• [DATA RECORDS]
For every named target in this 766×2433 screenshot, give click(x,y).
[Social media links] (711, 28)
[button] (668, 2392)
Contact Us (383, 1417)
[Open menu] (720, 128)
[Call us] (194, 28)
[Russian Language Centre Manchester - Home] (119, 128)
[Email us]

--

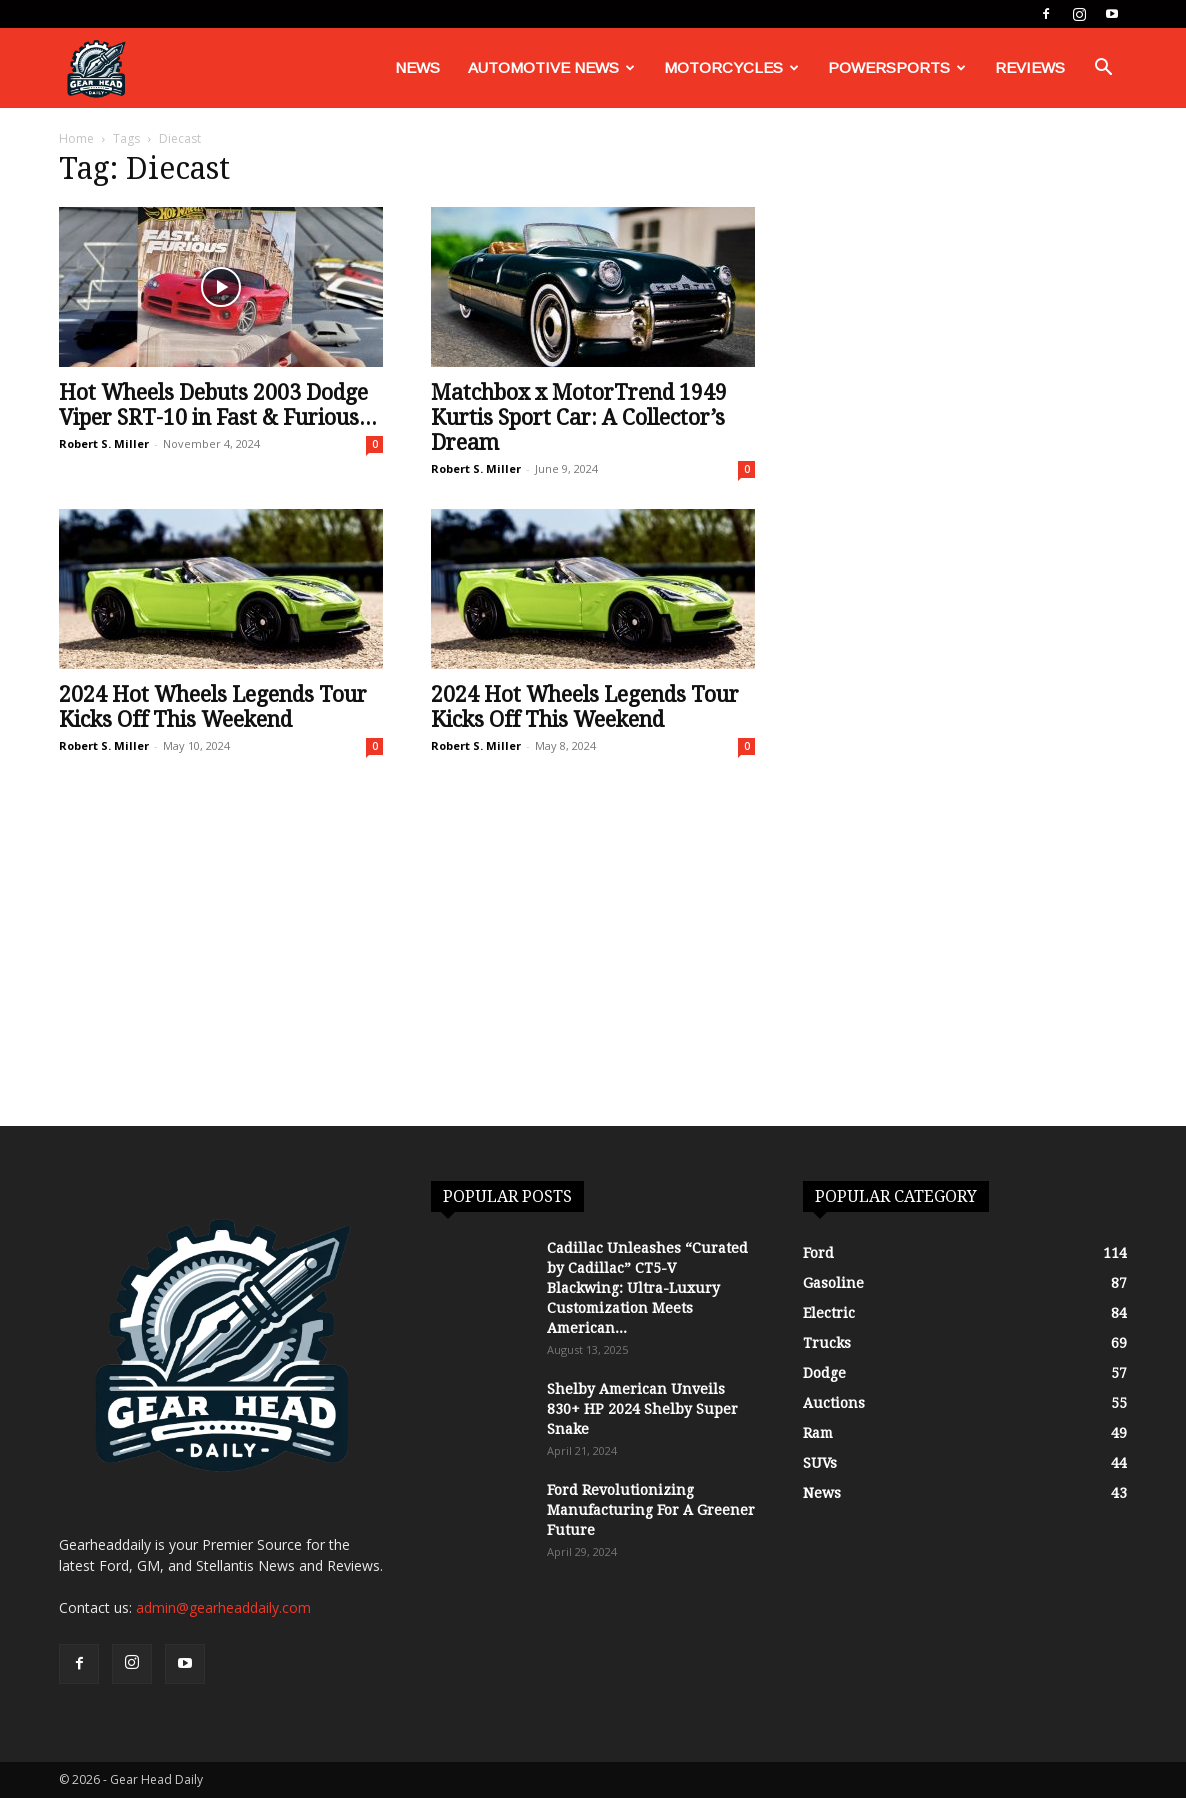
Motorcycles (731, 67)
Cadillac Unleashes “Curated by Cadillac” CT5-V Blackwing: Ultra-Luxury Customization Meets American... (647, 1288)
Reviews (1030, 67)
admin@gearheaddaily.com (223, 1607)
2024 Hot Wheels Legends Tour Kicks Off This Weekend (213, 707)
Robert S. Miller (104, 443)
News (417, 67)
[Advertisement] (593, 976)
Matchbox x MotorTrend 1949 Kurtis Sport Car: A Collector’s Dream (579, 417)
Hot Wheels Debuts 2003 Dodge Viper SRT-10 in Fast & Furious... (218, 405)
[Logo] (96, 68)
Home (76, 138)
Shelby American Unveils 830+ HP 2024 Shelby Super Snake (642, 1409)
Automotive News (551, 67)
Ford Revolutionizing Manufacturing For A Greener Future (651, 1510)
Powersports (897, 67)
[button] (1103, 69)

• [EXERCISE DESCRIPTION]
Look above for the line holding "[Advertisement] (593, 976)" and the line holding "[button] (1103, 69)", then output exactly those two lines and every line between them, nothing more.

• [YOUR SOLUTION]
[Advertisement] (593, 976)
Matchbox x MotorTrend 1949 Kurtis Sport Car: A Collector’s Dream (579, 417)
Hot Wheels Debuts 2003 Dodge Viper SRT-10 in Fast & Furious... (218, 405)
[Logo] (96, 68)
Home (76, 138)
Shelby American Unveils 830+ HP 2024 Shelby Super Snake (642, 1409)
Automotive News (551, 67)
Ford Revolutionizing Manufacturing For A Greener Future (651, 1510)
Powersports (897, 67)
[button] (1103, 69)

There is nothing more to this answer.